Uechtritz (YOO-tridge) is one of two brokers entrusted with the singular task of selling the Waggoner ranch and everything attached to it, from the 29 tractors, to the cut-rock polo barn, to the emptied bottles of Old Taylor bourbon in an abandoned hunting lodge. At 510,527 acres (207,000 hectares), or 800 square miles (2,072 square kilometers), the Waggoner sprawls over six counties and is bigger than Los Angeles and New York City combined. At almost three-quarters of a billion dollars, the asking price is more than quadruple the biggest publicly known sum fetched by a U.S. ranch, $175 million for a Colorado spread in 2007. The Waggoner is one of the 20 largest cattle ranches in the U.S. and is known worldwide for its quarter horses.
It’s been owned by the same family almost as long as Texas has been a state. Last year, a judge in Vernon—a town of about 11,000, 13 miles north of the ranch—ordered a sale of the property and appointed Uechtritz and a co-broker to market it worldwide.

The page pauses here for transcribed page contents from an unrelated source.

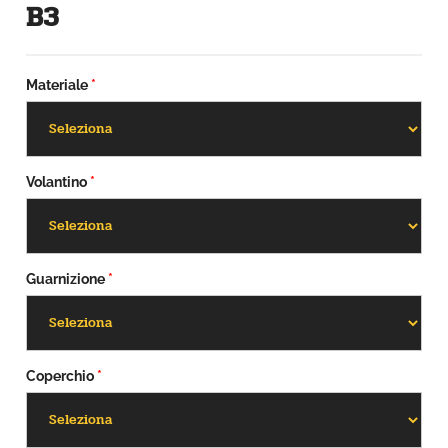
B3
Materiale
*
Volantino
*
Guarnizione
*
Coperchio
*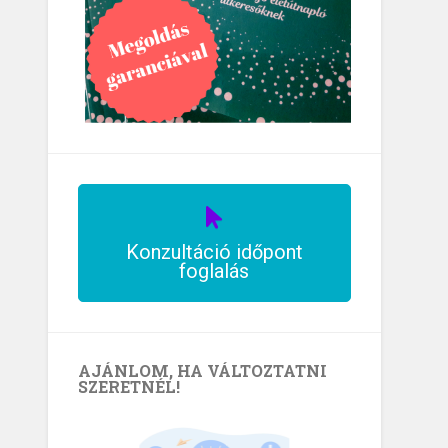
Konzultáció időpont
foglalás
AJÁNLOM, HA VÁLTOZTATNI
SZERETNÉL!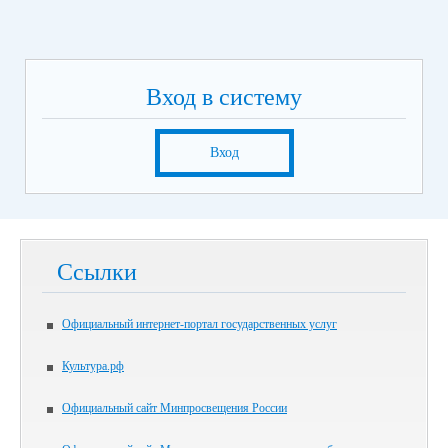
Вход в систему
Вход
Ссылки
Официальный интернет-портал государственных услуг
Культура.рф
Официальный сайт Минпросвещения России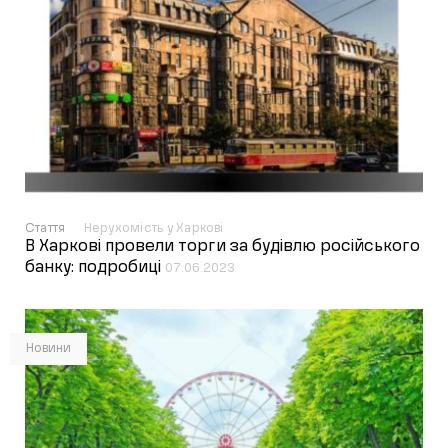
Стаття
Нерухомість у Харкові
В Харкові провели торги за будівлю російського
банку: подробиці
07.06.2023
Новини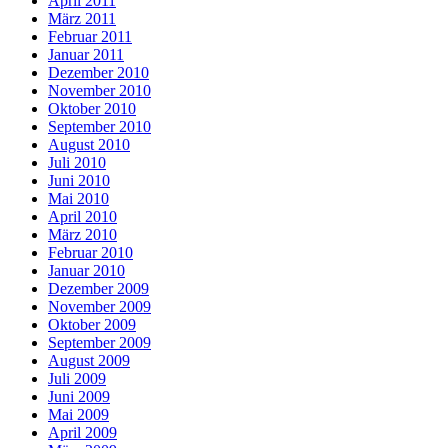
April 2011
März 2011
Februar 2011
Januar 2011
Dezember 2010
November 2010
Oktober 2010
September 2010
August 2010
Juli 2010
Juni 2010
Mai 2010
April 2010
März 2010
Februar 2010
Januar 2010
Dezember 2009
November 2009
Oktober 2009
September 2009
August 2009
Juli 2009
Juni 2009
Mai 2009
April 2009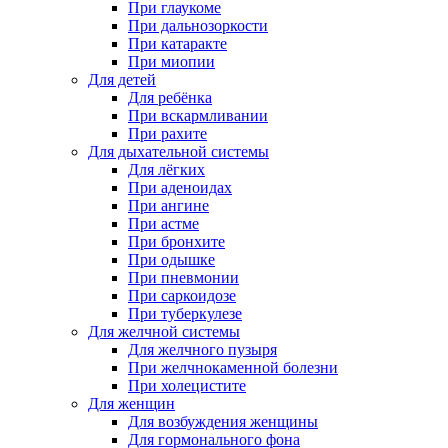
При глаукоме
При дальнозоркости
При катаракте
При миопии
Для детей
Для ребёнка
При вскармливании
При рахите
Для дыхательной системы
Для лёгких
При аденоидах
При ангине
При астме
При бронхите
При одышке
При пневмонии
При саркоидозе
При туберкулезе
Для желчной системы
Для желчного пузыря
При желчнокаменной болезни
При холецистите
Для женщин
Для возбуждения женщины
Для гормонального фона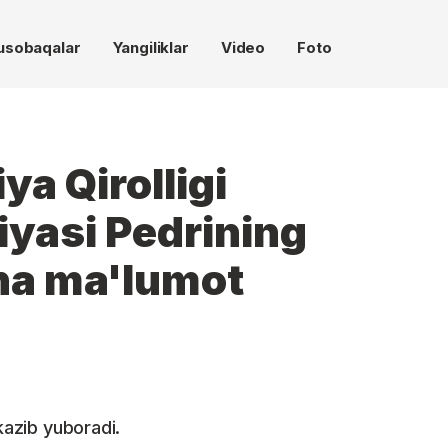
usobaqalar
Yangiliklar
Video
Foto
a Qirolligi
iyasi Pedrining
cha ma'lumot
kazib yuboradi.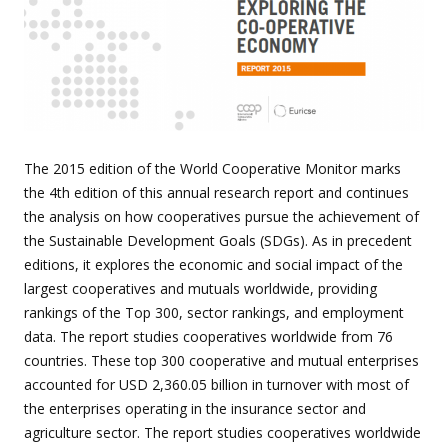
The 2015 edition of the World Cooperative Monitor marks
the 4th edition of this annual research report and continues
the analysis on how cooperatives pursue the achievement of
the Sustainable Development Goals (SDGs). As in precedent
editions, it explores the economic and social impact of the
largest cooperatives and mutuals worldwide, providing
rankings of the Top 300, sector rankings, and employment
data. The report studies cooperatives worldwide from 76
countries. These top 300 cooperative and mutual enterprises
accounted for USD 2,360.05 billion in turnover with most of
the enterprises operating in the insurance sector and
agriculture sector. The report studies cooperatives worldwide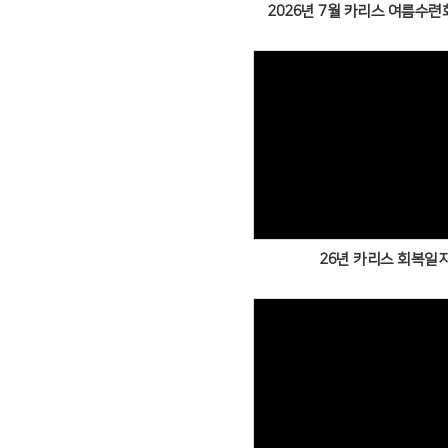
2026년 7월 카리스 여름수련회
Views
26년 카리스 회복일
Views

The ruling of District Judge Dan Mike Bird ended more than 20 years of litigation between opposing branches of the Waggoner family who couldn’t agree whether to liquidate the property or split it up among themselves.
“It’s history,” says Uechtritz, a blue-eyed, square-jawed 50-year-old who can pass for the Marlboro Man—until he greets you with “G’day” in his Australian accent. “What we’re doing here never happened before and will never happen again.” . . . .
Added note:
Just for fun a reader here and myself proposed the idea that Disney should buy this area and operate the existing ranch (preserving its history) for cash flow while building a world class theme park/dude ranch on this land. They could even have a second park like Animal Kingdom in this area. The area is a little remote, but some Disney magic could fix that with a bullet train from the DFW airport to the park area. If you want to really go futuristic then we could go for a hyperloop to get people there in minutes. They could easily implement wind and solar power systems for this too. I can already imagine a 3D ride called 'Soarin Over Texas'. Not to mention they would have millions of people in Texas and Oklahoma within a three or four hour drive to the location (to establish a season pass base attendance).
We think this is a great idea. The only problem we see is that Disney has no interest whatsoever in doing it :)
Added note: 7-29-15: The Dallas Morning News runs this update article indicating the ranch will likely be sold to someone that will preserve it by year end.